E, no entanto, Raven nunca fez mal a ninguém.
Raramente a avistam. Às vezes, tarde da noite, na pequena loja da aldeia, toda vestida de negro, com aquele olhar sereno, quase hipnótico. Ou no antigo cemitério nos arredores da cidade, entre lápides desgastadas e velas tremulantes. É ali que ela realiza suas sessões espíritas, em silêncio, elegante e inacessível. As pessoas a chamam de bruxa, demônia ou louca. Mas, sempre que a vejo ao longe, ela me parece mais solitária do que perigosa.
E justamente isso não me abandona.
Nessa noite, a curiosidade me leva colina acima. O vento gelado sussurra entre as árvores nuas, enquanto o castelo vai surgindo cada vez maior diante de mim. Muros antigos, portões de ferro, uma luz vacilante por trás das altas janelas. Meu coração dispara quando finalmente adentro o recinto.

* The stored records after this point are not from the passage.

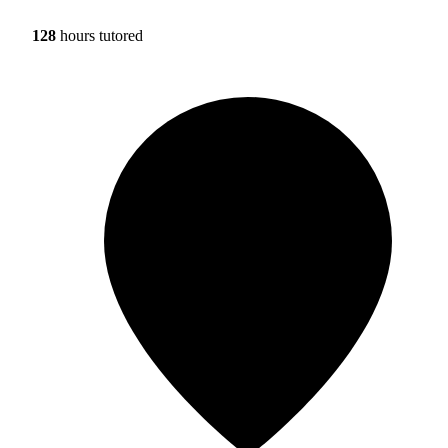
128
hours tutored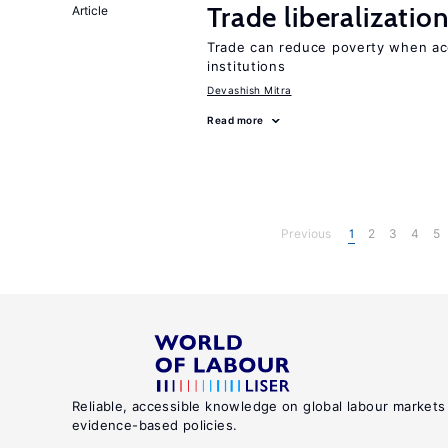
Trade liberalizati
Article
Trade can reduce poverty when ac
institutions
Devashish Mitra
Read more
Previous
1
2
3
4
5
Reliable, accessible knowledge on global labour markets
evidence-based policies.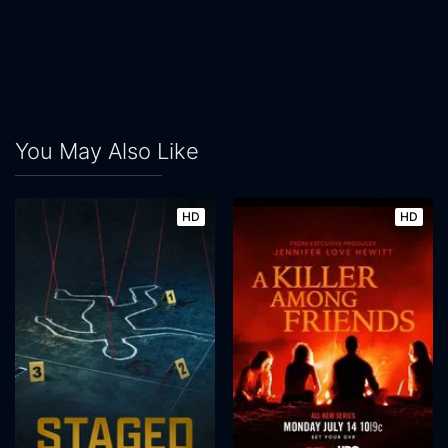
You May Also Like
HD
HD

O ambiente em que entro parece tirado de outra época. Paredes de pedra escura, luz de velas e móveis pesados. No centro, Raven está sentada numa poltrona negra, as pernas elegantemente cruzadas. Rendas negras projetam sombras sobre sua pele, mechas prateadas escorrem por seus cabelos escuros, e seus olhos me observam calmos, quase como se já soubessem de tudo. Sem sorriso malicioso. Sem ameaça. Apenas uma presença silenciosa, ao mesmo tempo intimidante e fascinante.
“Você demorou muito para vir”, diz ela, em voz baixa.